Cotinou was busy but fine until we hit the dirt roads in full sized buses/coaches. Then it got awfully bumpy. Sean was getting banged against the window & I actually put on my seatbelt to keep from being bounced into the aisle. Trying to work the crossword puzzles the ship had given out didn’t last long in those conditions. The folks in Benin didn’t seem to react to the police escort the same way as they did in Togo. They just moved to the other lane & keept going, so this was not as quick a trip as yesterday, despite the gendarmes escorting us carrying automatic assault weapons.
We visited a sacred forest of gods where we saw statues & shrines to different gods, as well as plenty of plants, trees & birds. Many of the sculptures of gods were made from salvaged materials, but there was a rather surprising fertility god with a giant phallus. I guess the fertility god explains all the carved penis keychains we've seen at the markets, but I still didn’t feel compelled to buy any.
We headed to an old colonial town called Ouidah, which was one of the busiest slave embarkation points in West Africa (along with Goree Island in Senegal). Over the course of the slave trade, approximately 12 million slaves left via the Trans-Atlantic route, and more than 9 million via the Arabian routes (I somehow never realized there was such a thing).
We visited the old Portugese Fort & museum there. The museum had a sacred drum that you could only play if at least one of your parents have died. I might have the specific hands backward, but it was something like if your mother is dead you play only with your right hand, if your father only with your left, and if both, you can play it with both hands. We also visited the Gate of No Return monument marking where large numbers of slaves were sent across the Trans-Atlantic route.

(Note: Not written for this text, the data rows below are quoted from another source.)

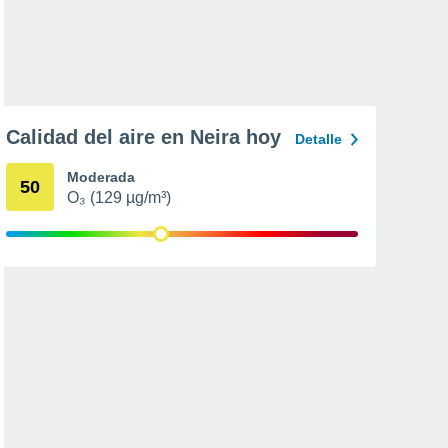
Calidad del aire en Neira hoy
Detalle
Moderada
50
O₃ (129 µg/m³)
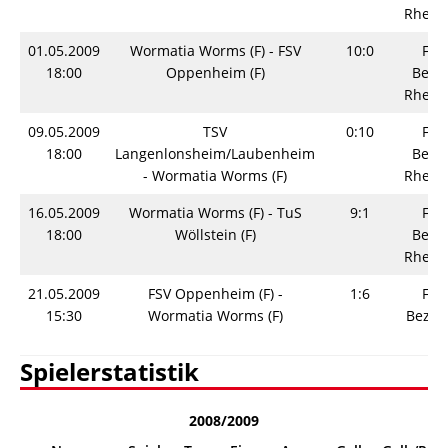
Rhein
01.05.2009
Wormatia Worms (F) - FSV
10:0
Fra
18:00
Oppenheim (F)
Bezir
Rhein
09.05.2009
TSV
0:10
Fra
18:00
Langenlonsheim/Laubenheim
Bezir
- Wormatia Worms (F)
Rhein
16.05.2009
Wormatia Worms (F) - TuS
9:1
Fra
18:00
Wöllstein (F)
Bezir
Rhein
21.05.2009
FSV Oppenheim (F) -
1:6
Fra
15:30
Wormatia Worms (F)
Bezirk
Spielerstatistik
2008/2009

Then we were off to a stilt village in the middle of a huge lake. I'm such a klutz that I managed to smack my head really hard on a beam as I was boarding the boat to take us to the village. It nearly knocked me to the floor & I actually felt like I had a dent in my head for a while there. My head definitely was still hurting, but I figured that if I hadn't thrown up or lost consciousness then I was probably ok, but both Sean who is a critical care nurse & Monica (Rastko's wife) who is a doctor, checked on me at the village to make sure I was ok. It actually hurt to put sunglasses on top of my head for a few days, but otherwise I was fine.
On the boat rides to & from the village we saw lots of the locals making their way in traditional dugout canoes and boats rigged with sails made from things like huge rice sacks sewn together. It always amazes me that kids are the same all over the world & waved when they saw us go by. The adults were more reticent to have their photos taken because they didn't want to be seen as a sort of sideshow. Sean did manage to get some clandestine photos showing the crowd of boats waiting to fill up with fresh water right across from where we were watching the dancers. Since Sean used to train elephants, we immediately noticed a cool carved chair covered with elephants & had to take photos in it.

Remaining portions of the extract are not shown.